Penyerang Timnas Prancis Ousmane Dembele gagal meraih kesempatan untuk menjadi pemenang Ballon-d'Or yang sedang memegang gelar tersebut sekaligus memenangi Piala Dunia

Kekalahan Prancis dari Spanyol, 0-2, pada pertandingan semifinal Piala Dunia 2026 di Dallas Stadium, Amerika Serikat (AS), Rabu (15/7/2026) dini hari WIB, mencuatkan satu fakta menarik, yakni kutukan pemenang Ballon d’Or di Piala Dunia yang masih berlanjut.

Ousmane Dembele melewatkan kesempatan untuk menjadi pemain pertama yang memenangi Piala Dunia sekaligus memegang gelar Ballon d'Or, sehingga melanggengkan kutukan yang sebelumnya menimpa sejumlah legenda seperti Eusebio (Portugal) dan Michel Platini (Prancis). 

Tersingkirnya Prancis di babak semifinal, lewat gol-gol dari pemain Spanyol—penalti Mikel Oyarzabal pada menit ke-22 dan Pedro Porro pada menit ke-58, mengakhiri impian penyerang Paris Saint-Germain (PSG) tersebut.

Dembele gagal mematahkan kutukan pemegang Ballon d’Or gagal juara Piala Dunia.

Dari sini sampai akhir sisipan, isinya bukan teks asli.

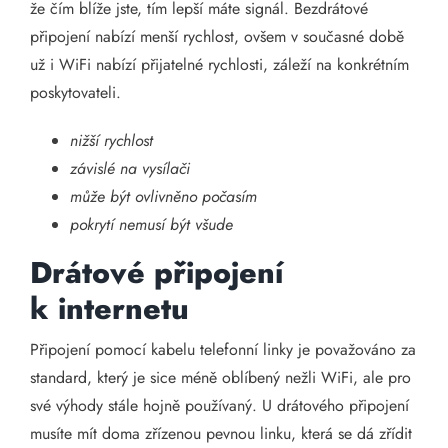
že čím blíže jste, tím lepší máte signál. Bezdrátové
připojení nabízí menší rychlost, ovšem v současné době
už i WiFi nabízí přijatelné rychlosti, záleží na konkrétním
poskytovateli.
nižší rychlost
závislé na vysílači
může být ovlivněno počasím
pokrytí nemusí být všude
Drátové připojení
k internetu
Připojení pomocí kabelu telefonní linky je považováno za
standard, který je sice méně oblíbený nežli WiFi, ale pro
své výhody stále hojně používaný. U drátového připojení
musíte mít doma zřízenou pevnou linku, která se dá zřídit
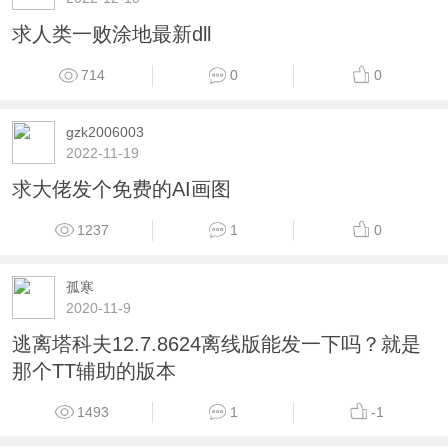
求人类一败涂地最新dll
714
0
0
gzk2006003
2022-11-19
求大佬发个免费的AI画图
1237
1
0
孤寒
2020-11-9
逃离塔科夫12.7.8624离线版能发一下吗？就是
那个TT辅助的版本
1493
1
-1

Penyerang sayap asal Prancis ini sebenarnya berada dalam posisi terbaik untuk mencatatkan prestasi tersebut. 

Sebagai perbandingan, Ronaldo “Fenomeno” Luiz Nazario pernah menjadi runner-up Piala Dunia pada tahun 1998 setelah kalah dari Prancis (0-3), setahun setelah memenangi penghargaan tersebut pada tahun 1997.

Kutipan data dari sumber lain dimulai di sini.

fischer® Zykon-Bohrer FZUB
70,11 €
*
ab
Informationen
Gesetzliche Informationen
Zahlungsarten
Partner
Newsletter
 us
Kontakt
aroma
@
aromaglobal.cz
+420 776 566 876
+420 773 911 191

Menariknya, Dembele kini bergabung dengan kelompok eksklusif pemenang Ballon d'Or yang tersingkir di semifinal Piala Dunia. Sebelum dia, Eusebio (pada 1966) dan Michel Platini (pada 1986) mengalami nasib serupa.

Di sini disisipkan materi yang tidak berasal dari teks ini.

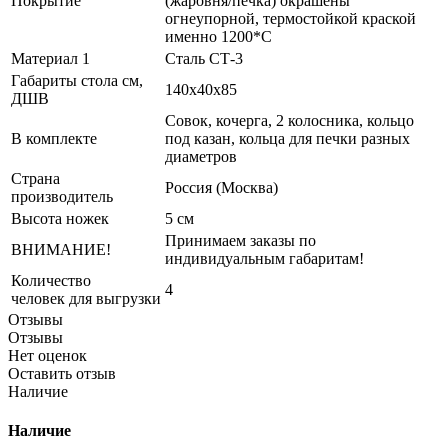
Покрытие
(жаровня/печка) окрашены
огнеупорной, термостойкой краской
именно 1200*С
Материал 1
Сталь СТ-3
Габариты стола см,
140х40х85
ДШВ
Совок, кочерга, 2 колосника, кольцо
В комплекте
под казан, кольца для печки разных
диаметров
Страна
Россия (Москва)
производитель
Высота ножек
5 см
Принимаем заказы по
ВНИМАНИЕ!
индивидуальным габаритам!
Количество
4
человек для выгрузки
Отзывы
Отзывы
Нет оценок
Оставить отзыв
Наличие
Наличие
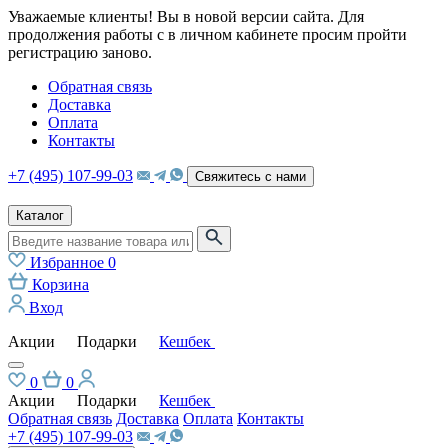
Уважаемые клиенты! Вы в новой версии сайта. Для
продолжения работы с в личном кабинете просим пройти
регистрацию заново.
Обратная связь
Доставка
Оплата
Контакты
+7 (495) 107-99-03
Свяжитесь с нами
Каталог
Избранное
0
Корзина
Вход
Акции
Подарки
Кешбек
0
0
Акции
Подарки
Кешбек
Обратная связь
Доставка
Оплата
Контакты
+7 (495) 107-99-03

Pemain-pemain ternama lainnya yang gagal menjuarai Piala Dunia setahun setelah memenangi penghargaan individu paling bergengsi dalam sepak bola tersebut memang melangkah lebih jauh, namun kalah di partai final. 

Hal ini dialami oleh Gianni Rivera (Italia, 1970), Johan Cruyff (Belanda, 1974), Karl-Heinz Rummenigge (Jerman, 1982), Roberto Baggio (Italia, 1994), serta Ronaldo yang telah disebutkan sebelumnya. 

Bahkan, legenda sekelas bintang Portugal Cristiano Ronaldo (2014 - fase grup dan 2018 - babak 16 besar) dan kapten Argentina Lionel Messi (2010 - perempat final) juga gagal mematahkan kutukan tersebut.